In an interview with the National Observer, George said Rich Kinder remained stone-faced as he motioned to his secretary, who then retrieved the 700-page petition against the expansion.

He said the billionaire CEO did not speak to him in person, but did give a short speech about working with First Nations and how Kinder Morgan's pipeline at Trans Mountain is "good for Canada."

George said he was cut off when he attempted to respond to Kinder's remarks, and a short Q and A session ended when Kinder refused to answer his question.

After that, he said a group of "six or seven" security guards quickly ushered George and shareholder advocacy manager Lisa Lindsley out of the boardroom.

From Wall Street to Kinder Morgan's headquarters

Lindsley and her political action committee, Sum of Us, were instrumental in the journey to bring the message of the Tsleil-Waututh Nation to the Kinder Morgan headquarters.

She said Kinder Morgan's reaction to the movement against Trans Mountain "highlights the fact they do need to pay more attention to environmental and social risks."
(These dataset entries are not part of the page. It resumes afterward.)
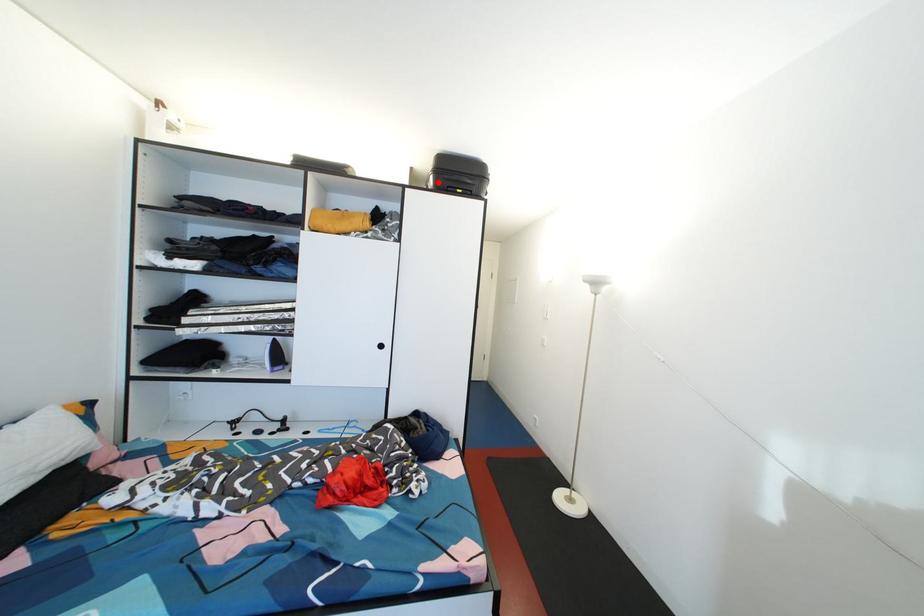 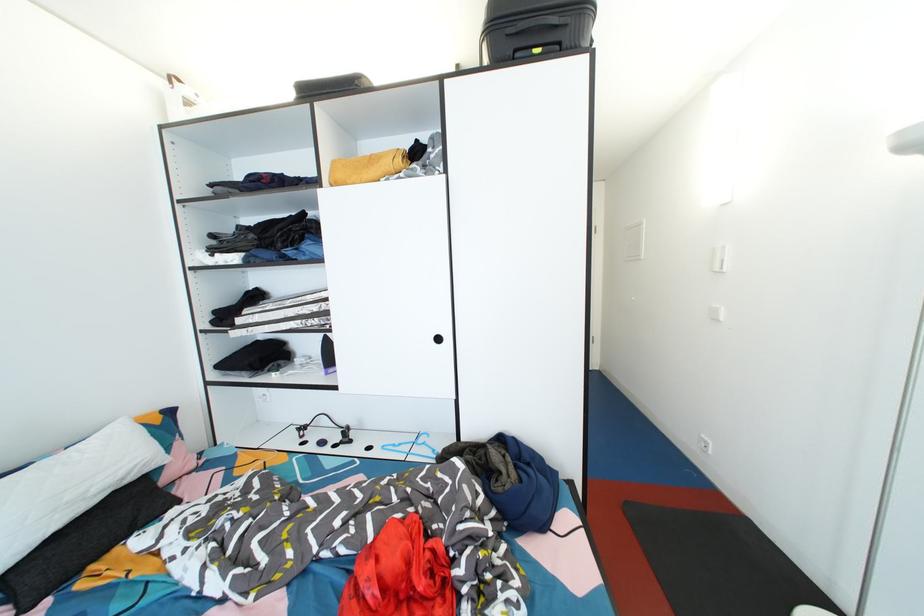 Question: I am providing you with two images of the same scene from different viewpoints. Given a red point in image1, look at the same physical point in image2. Is it:

Choices:
 (A) Closer to the viewpoint
 (B) Farther from the viewpoint

Answer: (B) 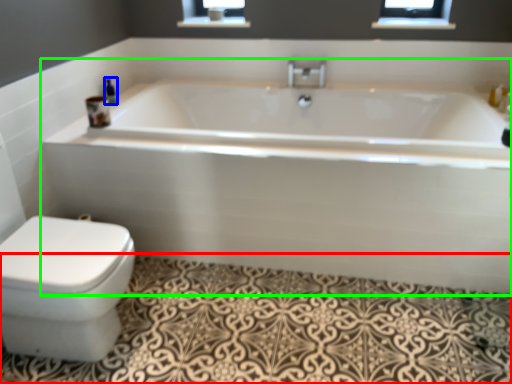 Question: Estimate the real-world distances between objects in this image. Which object is farther from bath mat (highlighted by a red box), toiletry (highlighted by a blue box) or bathtub (highlighted by a green box)?

Choices:
 (A) toiletry
 (B) bathtub

Answer: (A) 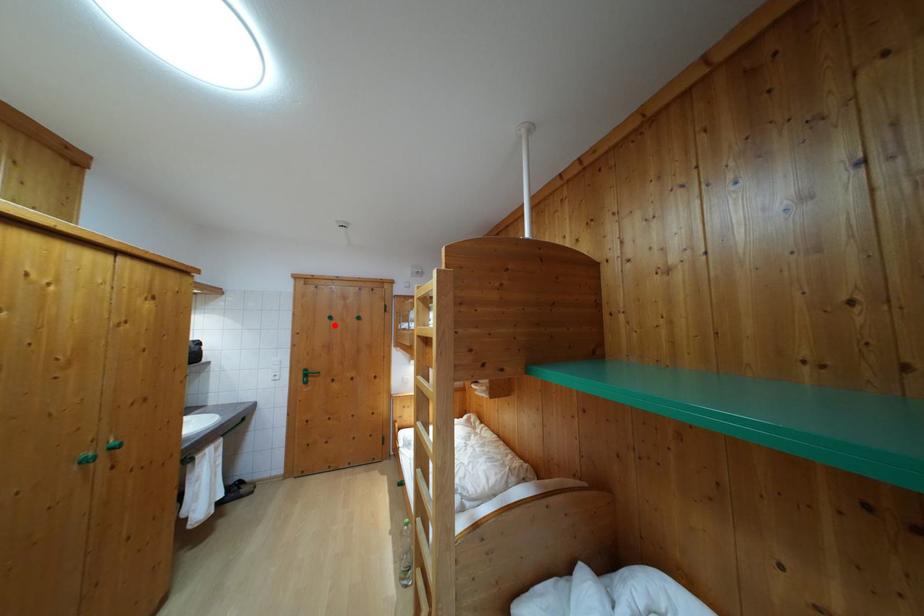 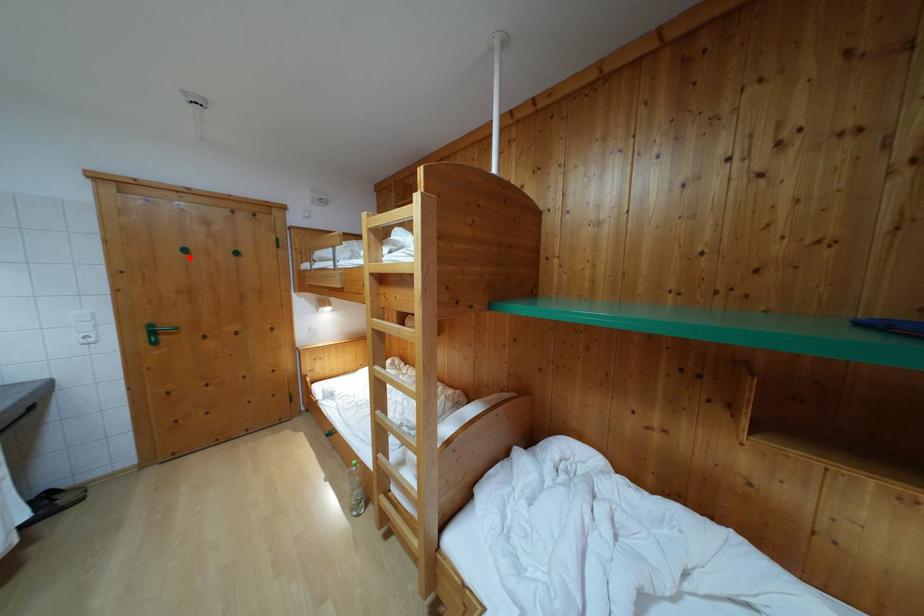 I am providing you with two images of the same scene from different viewpoints. A red point is marked on the first image and another point is marked on the second image. Do the highlighted points in image1 and image2 indicate the same real-world spot?

Yes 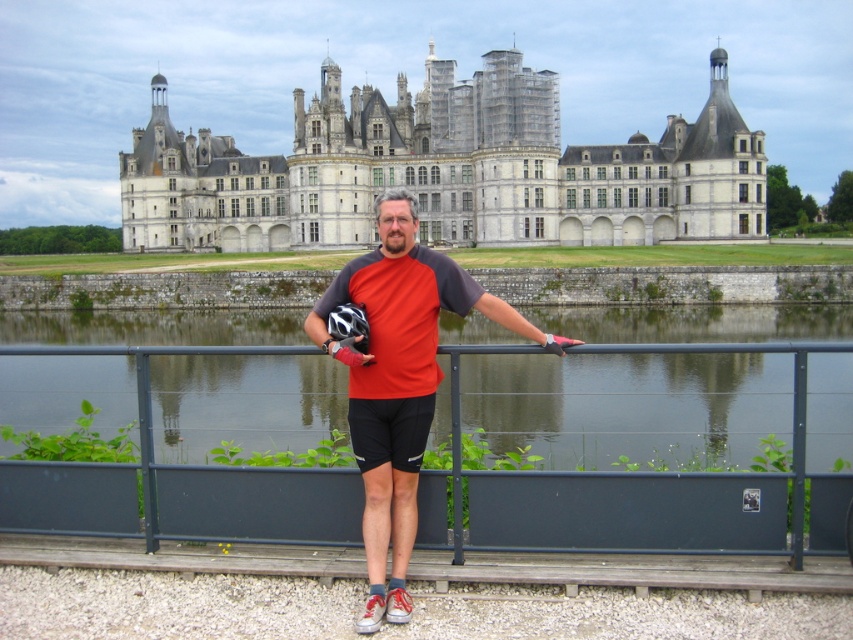 Consider the image. You are a photographer trying to capture the person in the matte red shirt at center while ensuring the castle is visible in the background. Based on their current position, can you determine if the person is close enough to the railing to include both the castle and the person in the frame?

The matte red shirt at center is located at point (397, 381), which means the person is positioned near the railing overlooking the moat. Since the castle is in the background and the person is close to the edge, both the person and the castle should be visible in the frame when taking the photo from this vantage point.

You are standing in front of the castle and want to take a photo. There are two points marked in the image. Which point is closer to you, point (329,76) or point (544,340)?

Point (329,76) is closer to you because it is further to the viewer than point (544,340). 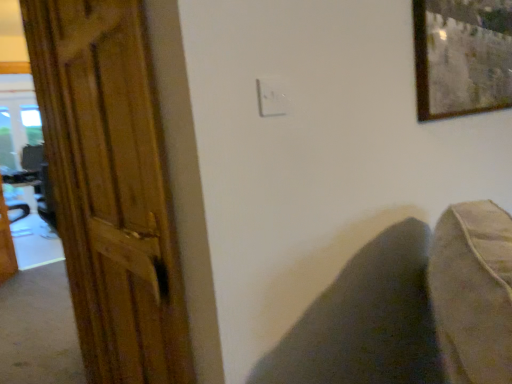 Question: Is wooden table at left shorter than white plastic electric outlet at center?

Choices:
 (A) no
 (B) yes

Answer: (A)

Question: Is wooden table at left further to the viewer compared to white plastic electric outlet at center?

Choices:
 (A) no
 (B) yes

Answer: (B)

Question: Is wooden table at left at the left side of white plastic electric outlet at center?

Choices:
 (A) no
 (B) yes

Answer: (B)

Question: From the image's perspective, is wooden table at left over white plastic electric outlet at center?

Choices:
 (A) yes
 (B) no

Answer: (B)

Question: Considering the relative sizes of wooden table at left and white plastic electric outlet at center in the image provided, is wooden table at left bigger than white plastic electric outlet at center?

Choices:
 (A) no
 (B) yes

Answer: (B)

Question: Is wooden table at left in front of white plastic electric outlet at center?

Choices:
 (A) yes
 (B) no

Answer: (B)

Question: From the image's perspective, would you say dark fabric swivel chair at lower right is positioned over white plastic electric outlet at center?

Choices:
 (A) no
 (B) yes

Answer: (A)

Question: Are dark fabric swivel chair at lower right and white plastic electric outlet at center located far from each other?

Choices:
 (A) no
 (B) yes

Answer: (A)

Question: Considering the relative sizes of dark fabric swivel chair at lower right and white plastic electric outlet at center in the image provided, is dark fabric swivel chair at lower right shorter than white plastic electric outlet at center?

Choices:
 (A) no
 (B) yes

Answer: (B)

Question: Can you confirm if dark fabric swivel chair at lower right is smaller than white plastic electric outlet at center?

Choices:
 (A) yes
 (B) no

Answer: (B)

Question: Can you confirm if dark fabric swivel chair at lower right is bigger than white plastic electric outlet at center?

Choices:
 (A) no
 (B) yes

Answer: (B)

Question: Considering the relative sizes of dark fabric swivel chair at lower right and white plastic electric outlet at center in the image provided, is dark fabric swivel chair at lower right wider than white plastic electric outlet at center?

Choices:
 (A) no
 (B) yes

Answer: (B)

Question: Does wooden table at left have a smaller size compared to dark fabric swivel chair at lower right?

Choices:
 (A) no
 (B) yes

Answer: (A)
She said the ongoing struggle between the Tsleil-Waututh Nation's and Kinder Morgan's Trans Mountain project has kept the group's 5.5 million supporters on edge.

Lindsley accompanied Tsleil-Waututh Nation Chief Maureen Thomas on a trip to Wall Street from April 27-29. There, they met with large institutional share holders of Kinder Morgan stock.
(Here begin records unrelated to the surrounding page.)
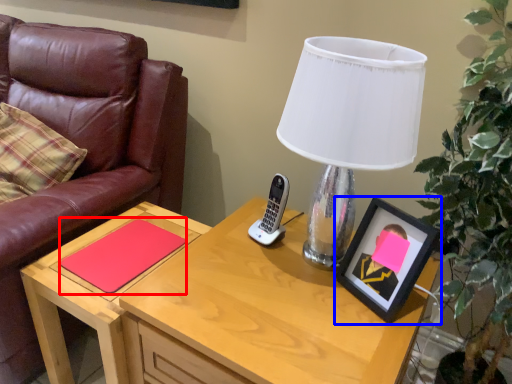 Question: Among these objects, which one is nearest to the camera, notepad (highlighted by a red box) or picture frame (highlighted by a blue box)?

Choices:
 (A) notepad
 (B) picture frame

Answer: (B) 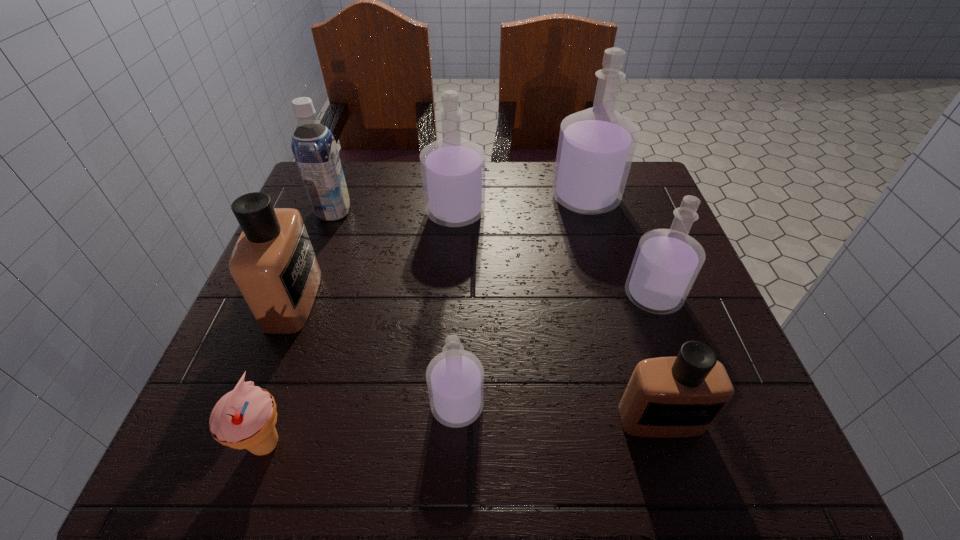 Where is `icecream`? icecream is located at coordinates (244, 418).

The height and width of the screenshot is (540, 960). Identify the location of free location located on the left of the biggest purple perfume. (406, 198).

The height and width of the screenshot is (540, 960). What are the coordinates of `vacant space located 0.240m on the left of the second biggest purple perfume` in the screenshot? It's located at (328, 213).

Locate an element on the screen. The image size is (960, 540). vacant point located on the label of the soya milk is located at coordinates (403, 212).

You are a GUI agent. You are given a task and a screenshot of the screen. Output one action in this format:
    pyautogui.click(x=<x>, y=<y>)
    Task: Click on the free space located 0.100m on the back of the third farthest purple perfume
    
    Given the screenshot: What is the action you would take?
    point(634,244)

This screenshot has width=960, height=540. In order to click on vacant space located 0.340m on the front label of the leftmost perfume in this screenshot , I will do 485,300.

The width and height of the screenshot is (960, 540). Find the location of `vacant space located 0.330m on the right of the nearest purple perfume`. vacant space located 0.330m on the right of the nearest purple perfume is located at coordinates [684, 405].

Locate an element on the screen. The height and width of the screenshot is (540, 960). vacant space located 0.090m on the right of the icecream is located at coordinates (352, 444).

At what (x,y) coordinates should I click in order to perform the action: click on soya milk that is at the far edge. Please return your answer as a coordinate pair (x, y). Looking at the image, I should click on (314, 147).

Where is `icecream located in the near edge section of the desktop`? icecream located in the near edge section of the desktop is located at coordinates (244, 418). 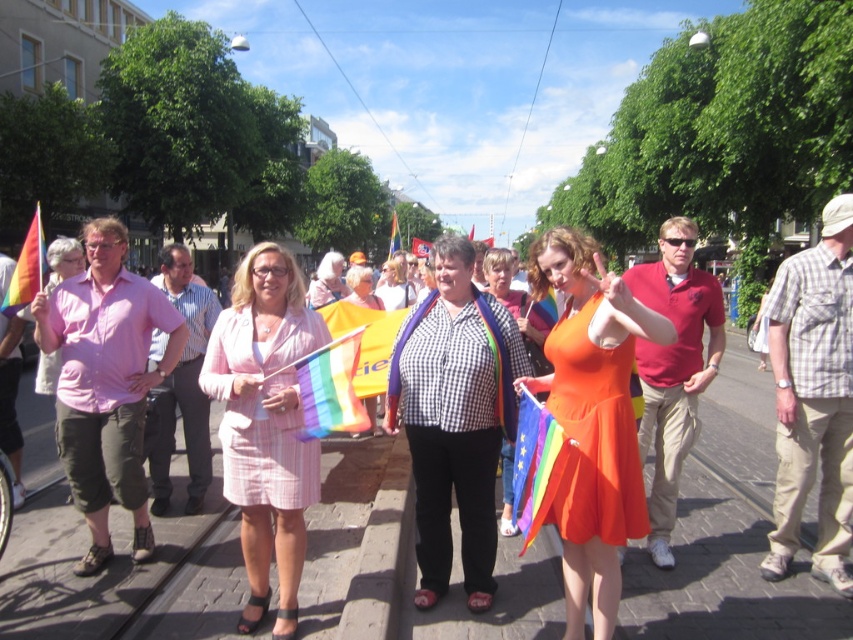 Between pink checkered suit at center and orange cotton dress at center, which one appears on the right side from the viewer's perspective?

From the viewer's perspective, orange cotton dress at center appears more on the right side.

Is pink checkered suit at center positioned before orange cotton dress at center?

Yes, pink checkered suit at center is closer to the viewer.

Is point (289, 560) positioned before point (361, 276)?

Yes, point (289, 560) is in front of point (361, 276).

At what (x,y) coordinates should I click in order to perform the action: click on pink checkered suit at center. Please return your answer as a coordinate pair (x, y). Image resolution: width=853 pixels, height=640 pixels. Looking at the image, I should click on (265, 424).

Is orange satin dress at center closer to the viewer compared to pink checkered suit at center?

Yes, orange satin dress at center is in front of pink checkered suit at center.

Is orange satin dress at center shorter than pink checkered suit at center?

In fact, orange satin dress at center may be taller than pink checkered suit at center.

Between point (587, 412) and point (247, 445), which one is positioned behind?

Point (247, 445)

Locate an element on the screen. The height and width of the screenshot is (640, 853). orange satin dress at center is located at coordinates (592, 419).

How much distance is there between orange satin dress at center and orange cotton dress at center?

orange satin dress at center and orange cotton dress at center are 4.90 meters apart from each other.

Does point (575, 531) lie behind point (375, 400)?

No, it is in front of (375, 400).

At what (x,y) coordinates should I click in order to perform the action: click on orange satin dress at center. Please return your answer as a coordinate pair (x, y). The image size is (853, 640). Looking at the image, I should click on (592, 419).

This screenshot has width=853, height=640. In order to click on orange satin dress at center in this screenshot , I will do `click(592, 419)`.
They met with shareholders of the New York State Common Retirement Fund, who have a $400 million interest in Kinder Morgan. The shareholders asked Sum of Us to present a motion at the annual general meeting for Kinder Morgan to pay closer attention to the social and environmental risks of energy projects.

Sum of Us decided the most effective way to get the word out would be to share their time with Rueben George, so he could share the Tsleil-Waututh's message at the annual assembly of Kinder Morgan financiers.
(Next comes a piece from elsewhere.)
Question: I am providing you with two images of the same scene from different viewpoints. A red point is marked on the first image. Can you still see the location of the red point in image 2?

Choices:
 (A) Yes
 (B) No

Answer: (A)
Lindsley said increased opposition to Kinder Morgan is one of many obstacles in front of the Trans Mountain pipeline which despite the corporation's public relations efforts still has a "long way to go."

Oil spill concerns

"This seems destined to end up in court," said Tsleil-Waututh Nation lawyer and West Coast Environmental Law staff counsel Eugene Kung.

Kung said he was "in the building" for George's address to Kinder Morgan's shareholders but was not allowed in the boardroom as the meeting took place.

He said when the Supreme Court of Canada ruled in favor of the Tsilqhot’in Nation's land title, that decision "shifted the goal posts for government and proponents from consultation toward consent (from First Nations)."

Kinder Morgan's Trans Mountain project is in a vulnerable negotiating position, he said, because with a "linear project like a pipeline, it needs to be 100 per cent complete before it can be one per cent effective."

But Kung argues recent court rulings have invigorated opposition to pipeline projects. He said opposition to the Trans Mountain expansion was growing, in part because of the poor response to last month's oil spill at English Bay.

"The reality is there will be spills, and we won't be able to clean them up," he said.

On Friday, the Trans Mountain website issued the following statement in response to the petition:

"Kinder Morgan deeply respects aboriginal rights and title in Canada, and we acknowledge the Crown’s responsibility to consult with representatives of the First Nations.We are committed to seeking input and engaging with as many individuals and groups as possible, to understand their interests.

Kinder Morgan Canada has made repeated attempts to reach out to and meet with the Chief and Council of the Tsleil-Waututh Nation, but to date, they have refused to engage. Kinder Morgan Canada continues to be open to such a dialogue with the Tsleil-Waututh, and is hopeful that they will now accept Kinder Morgan’s repeated requests for consultation."